Interesting about the freezing bilge water. I have a wood boat and always live aboard. In the coldest weather the water got down to 40° with the air temps about 10° above and the bilge temps measuring 34°. I never had a freeze up.
Maybe Rule got tired of everyone copying their bilge pump design. The cleanout is handy, but any debris will hold it open. With a proper vented loop it should safe from siphon.
I don't live on the boat and was not running any bilge heaters or heaters. Sometimes I do put a light bulb in the bilge, put they can break.

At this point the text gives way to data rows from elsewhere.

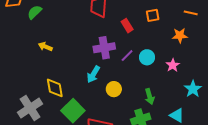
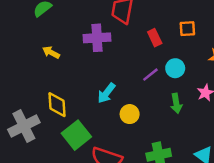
purple cross: (104, 48) -> (97, 38), moved
cyan circle: (147, 57) -> (175, 68), moved
green arrow: (150, 96) -> (176, 103), moved

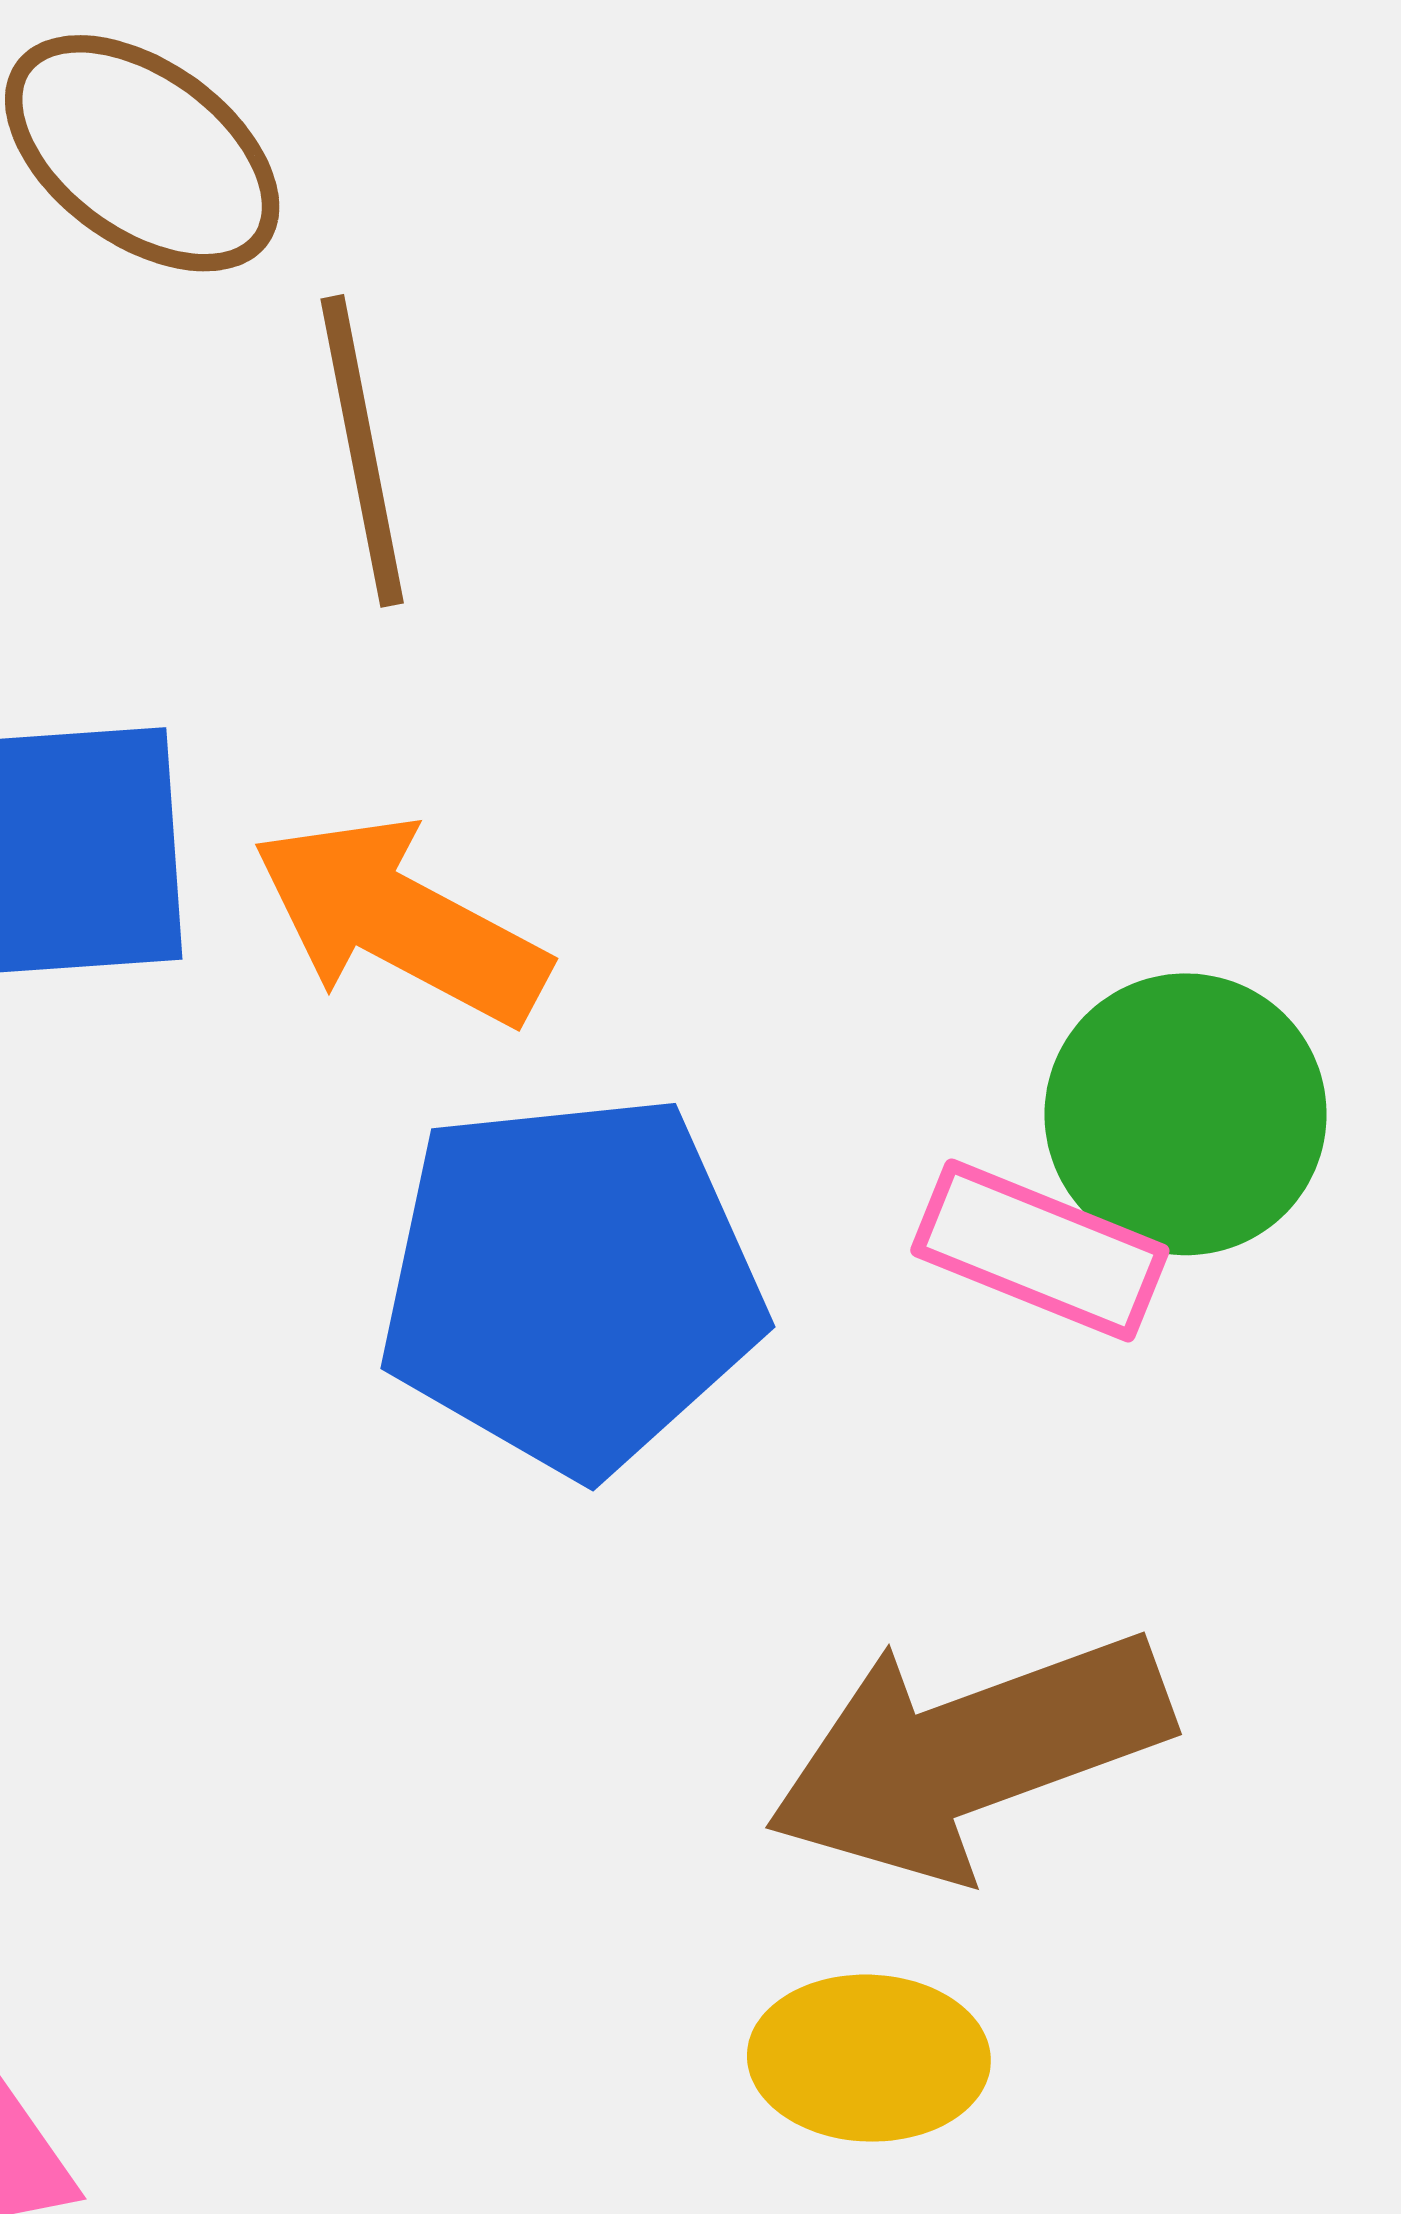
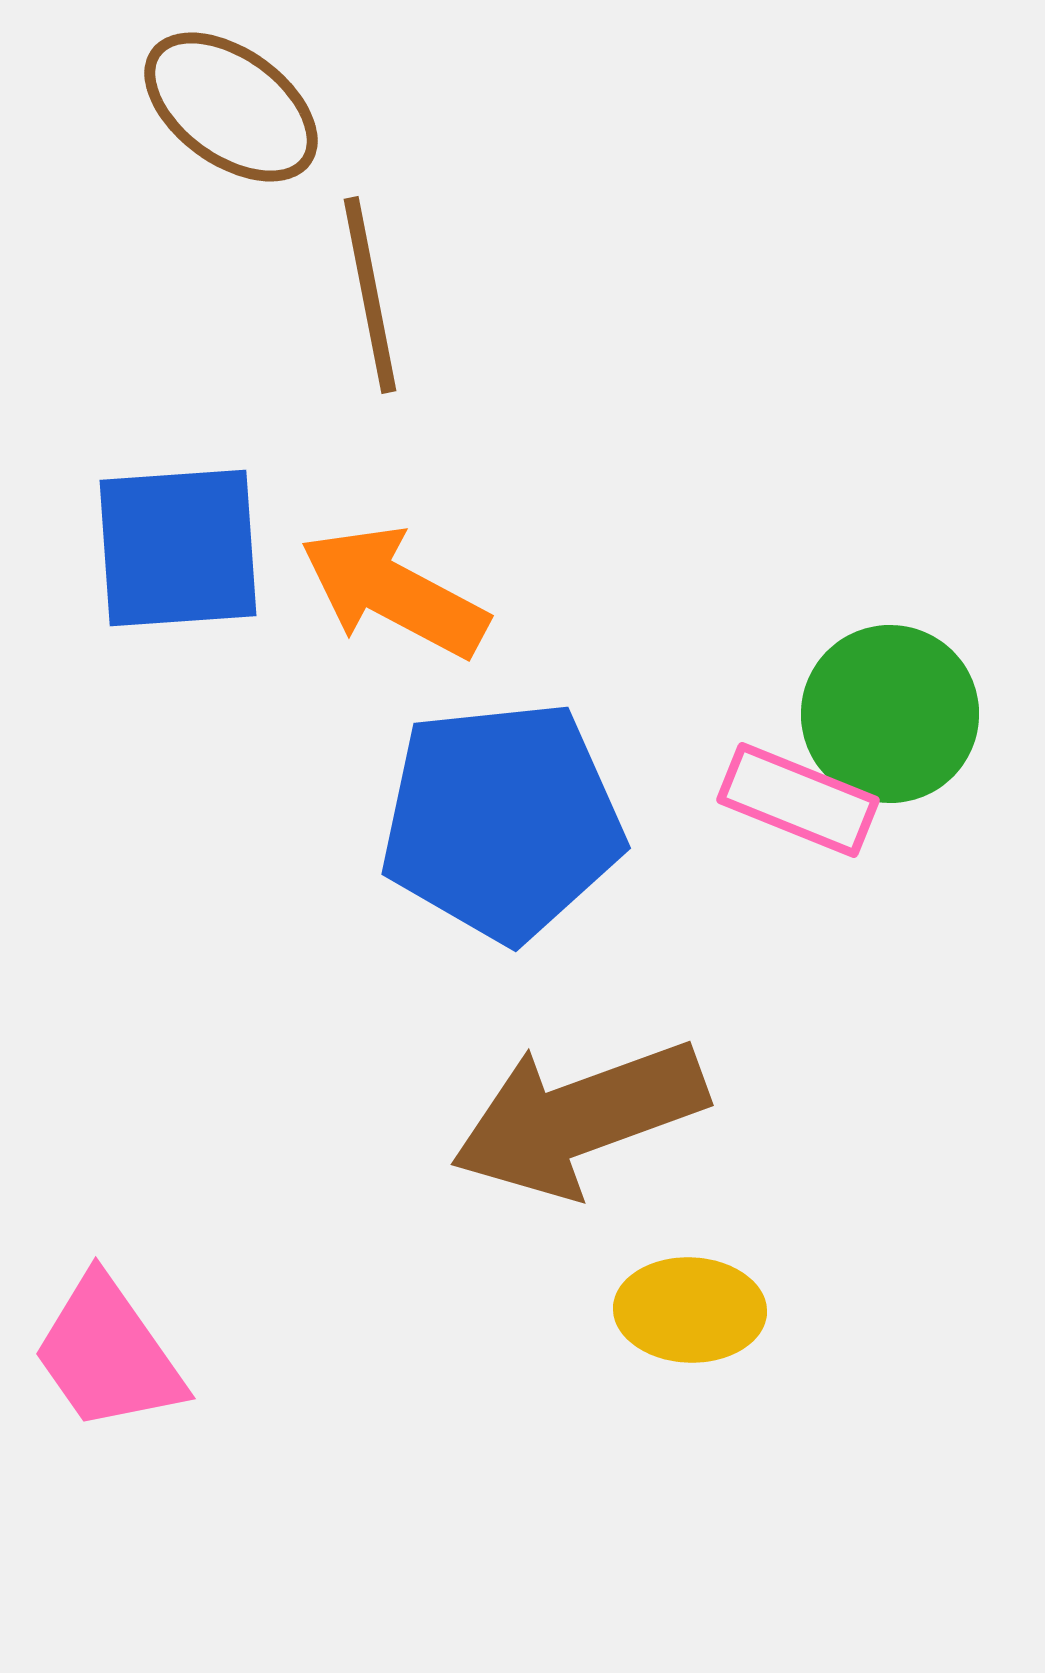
brown arrow: (969, 1754) -> (579, 1118), moved

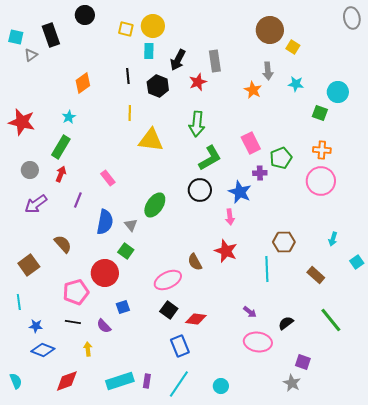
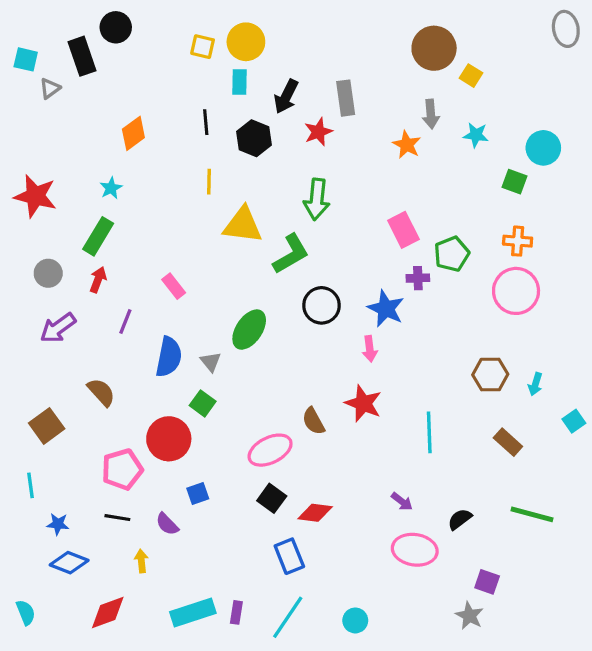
black circle: (85, 15) -> (116, 27), moved
green L-shape: (210, 158) -> (291, 254), moved
brown hexagon: (284, 242) -> (490, 375), moved
green line: (331, 320) -> (532, 514), turned -36

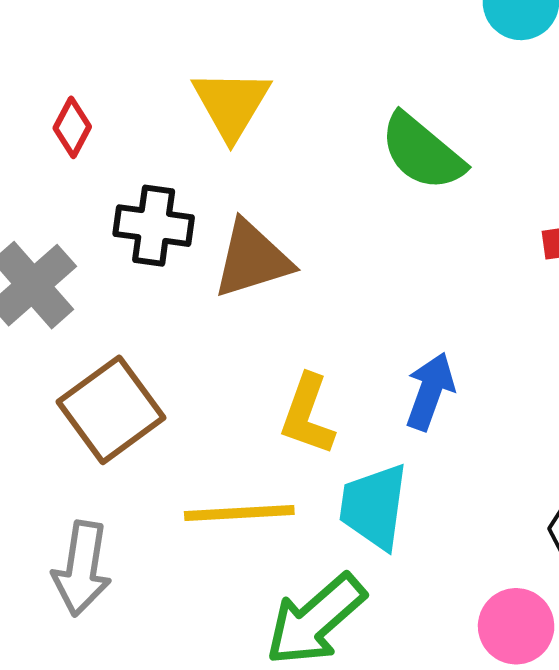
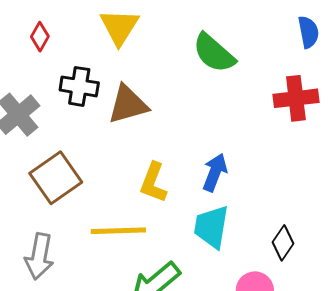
cyan trapezoid: (374, 506) -> (211, 227), moved

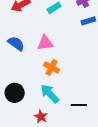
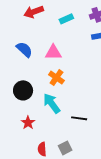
black circle: (15, 93) -> (23, 90), moved
red star: (41, 117) -> (28, 123), moved

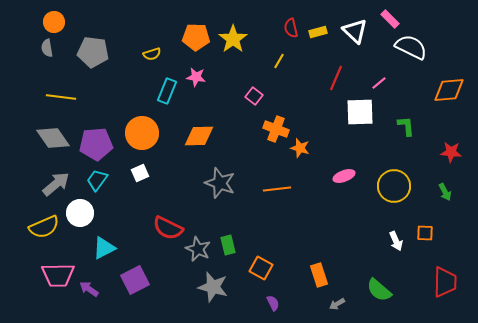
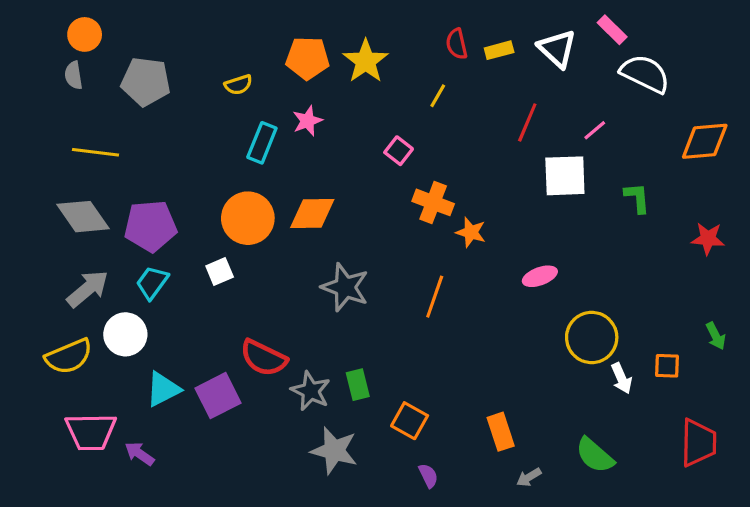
pink star: (196, 77) -> (307, 121), turned -30
orange circle: (142, 133) -> (248, 218), moved
yellow circle: (394, 186) -> (592, 337), moved
orange line: (277, 189) -> (435, 297), turned -64
green arrow: (445, 192) -> (716, 336), moved
purple square: (135, 280) -> (218, 396), moved

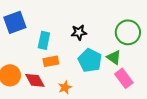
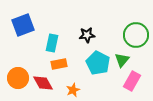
green triangle: (114, 57) -> (122, 60), turned 35
pink rectangle: (124, 78) -> (132, 81), turned 66

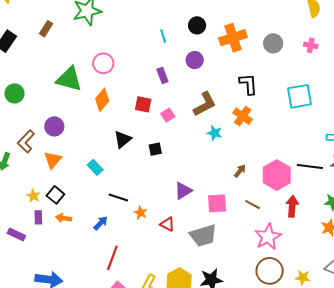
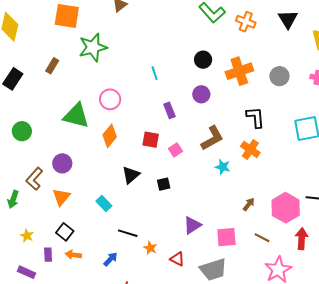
cyan line: (163, 36) -> (155, 73), moved
yellow star: (33, 196) -> (27, 236), moved

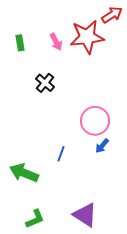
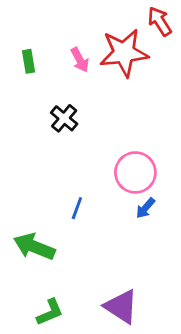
red arrow: (112, 15) -> (160, 21), turned -90
blue line: (61, 154) -> (77, 208), moved

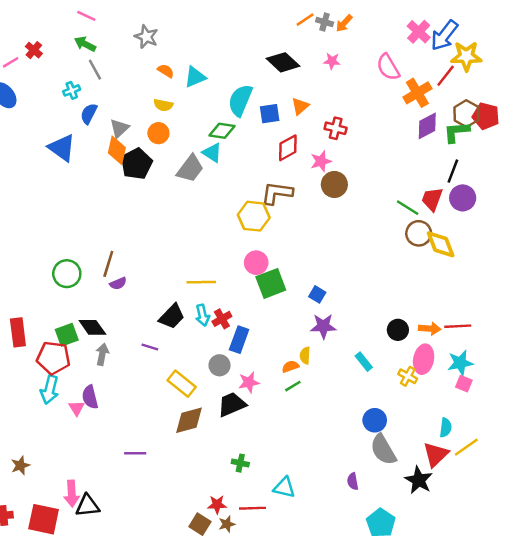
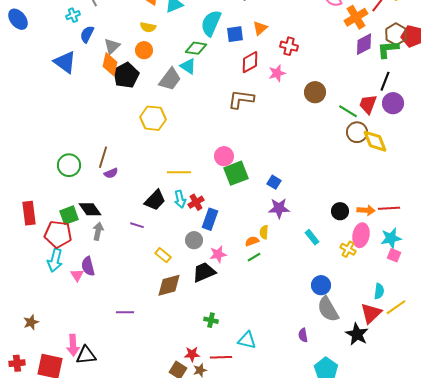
brown circle: (334, 184) -> (315, 92), moved
yellow hexagon: (254, 216) -> (153, 118), moved
yellow rectangle: (182, 384) -> (163, 255), size x0.7

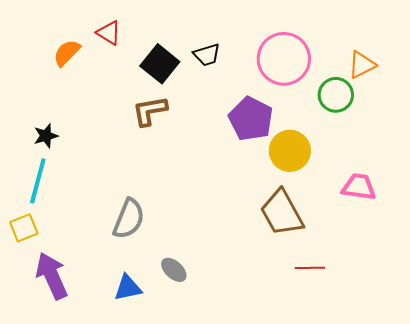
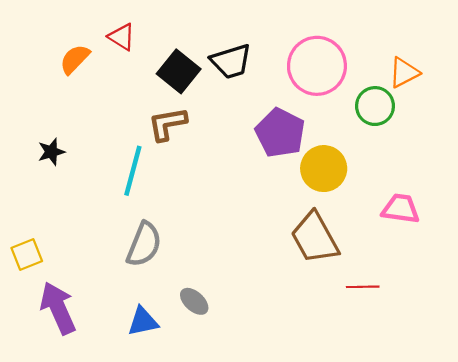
black trapezoid: (207, 55) -> (231, 61), size x1.4
cyan line: (38, 181) -> (133, 171), moved
red line: (310, 268) -> (363, 287), moved

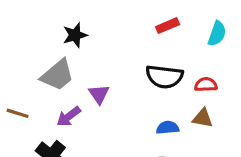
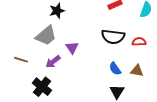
brown triangle: (203, 118) -> (137, 71), moved
blue semicircle: (168, 128) -> (115, 69), turned -120

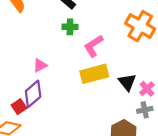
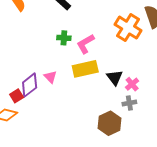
green cross: (70, 27) -> (64, 38), moved
pink triangle: (40, 65) -> (50, 77), moved, turned -48

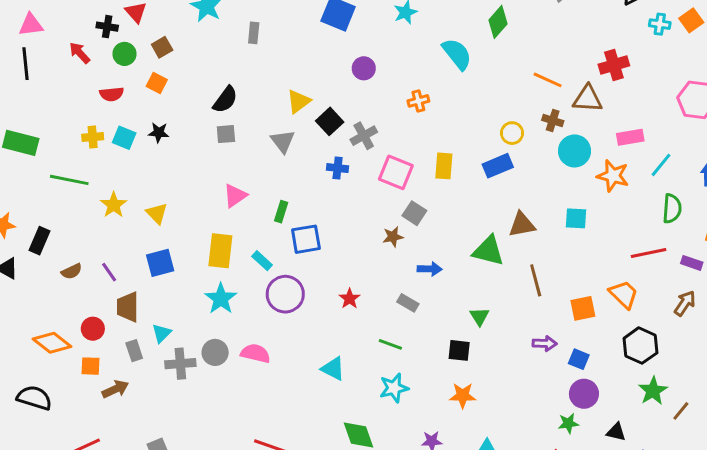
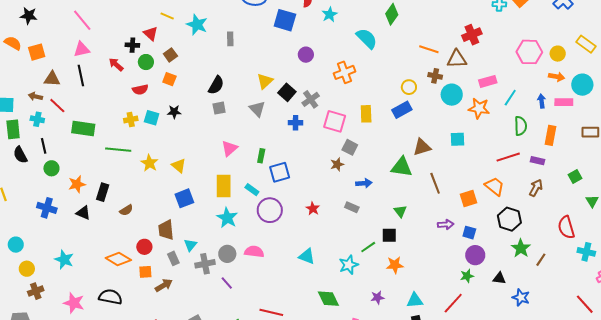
orange cross: (418, 101) -> (344, 72), size x1.5
purple line: (109, 272) -> (227, 283), moved
green line: (390, 344) -> (368, 247), moved, turned -49

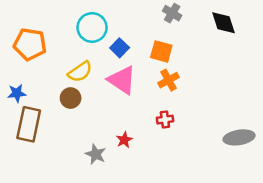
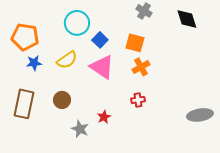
blue star: (17, 93) -> (34, 63), moved
brown circle: (71, 98) -> (62, 100), moved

My boat bilge collects rain water, which freezes at higher temp than saltier Chesapeake Bay water. I always have 2 inches of water in the bilge. Yes, would like a dry bilge. I think would require a diaphragm pump. That picture, boat was in the Back river near LAFB and it got exceptionally cold. I have had only a few times where bilge water freezes solid, more times will get a crusty ice layer on top of the bilge water, still the pumps wont work well with ice in the bilges.
I also have 2 separate bilges.
All my pumps are Rule, and they all thawed and worked fine. I have no pump problems with Rule, I have had lots of Rule switches fail. I have 6 bilge pumps. I have another used Rule 1500 which is not connected.
So forward bilge has Ruel 2000, Rule 3700, Rule 3700, Rule 300 (part of the shower pump).
Aft bilge has Rule 2000, Rule 500.
None of those could have worked when the bilge froze. That year we had a snowstorm dumped 2 foot of snow on the boat. And as the snow melts, some of the snow flows into the bilge. So when it melts and the bilge is frozen, the boat just has to cope one way or another.
Regarding the entire aft bilge, cockpit will fill with snow and all of that water will flow into the aft bilge. At least snow takes up a lot more space than liquid water.